Для начала соглашусь с Володей, и с удивлением спрошу - а чем 16-й то плох. И уж, конечно, Ту-16 не менее (если не более) интересен чем Ту-22.
А фоток мало потому, что нет здесь на форуме людей, которые снимали в Украине разделку, а в Энгельсе снимали мало (но все же снимали) и тоже этих людей тут нет. Да и в те годы (96-97)не всякий бы снимал "резанье" ибо большинство снимали на пленку и лучше ее было потратить на живые еще машины. Тоже вариант - из собственной жизни.

----------


## forten07

> Для начала соглашусь с Володей, и с удивлением спрошу - а чем 16-й то плох. И уж, конечно, Ту-16 не менее (если не более) интересен чем Ту-22.
> А фоток мало потому, что нет здесь на форуме людей, которые снимали в Украине разделку, а в Энгельсе снимали мало (но все же снимали) и тоже этих людей тут нет. Да и в те годы (96-97)не всякий бы снимал "резанье" ибо большинство снимали на пленку и лучше ее было потратить на живые еще машины. Тоже вариант - из собственной жизни.

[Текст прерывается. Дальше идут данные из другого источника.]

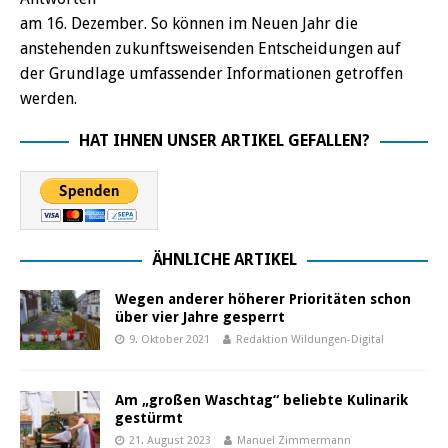
am 16. Dezember. So können im Neuen Jahr die
anstehenden zukunftsweisenden Entscheidungen auf
der Grundlage umfassender Informationen getroffen
werden.
HAT IHNEN UNSER ARTIKEL GEFALLEN?
ÄHNLICHE ARTIKEL
Wegen anderer höherer Prioritäten schon
über vier Jahre gesperrt
9. Oktober 2021
Redaktion Wildungen-Digital
Am „großen Waschtag“ beliebte Kulinarik
gestürmt
21. August 2023
Manuel Zimmermann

Это сугубо мое мнение- речь не идет о возможностях машины- речь идет о внешнем виде- Ту-22 красивее (несмотря на то сколько потом грязи вылили на машину). 
 Самому выпадало выехать и просмотреть как их уничтожают- но мерзко стало. Только на Ту-22М попал. Отсюда и интерес к шилу. Хотя уничтожение даже Ту-154 в Борисполе и Т-54-80 во Львове режет не менее чем того же 22го.  
И потом только у нас пошло в моду выставлять везде фото потрошения своих же боевых машин, на западе не особо сильно афишировали утилизацию В-52,В-47, В-58.

----------


## Micro

> на западе не особо сильно афишировали утилизацию В-52,В-47, В-58.


В те далекие времена не у всякого был фотоаппарат. 
И интернета не было... 

Так что было мало возможностей "афишировать"...  :Rolleyes:

----------


## forten07

> В те далекие времена не у всякого был фотоаппарат. 
> И интернета не было... 
> 
> Так что было мало возможностей "афишировать"...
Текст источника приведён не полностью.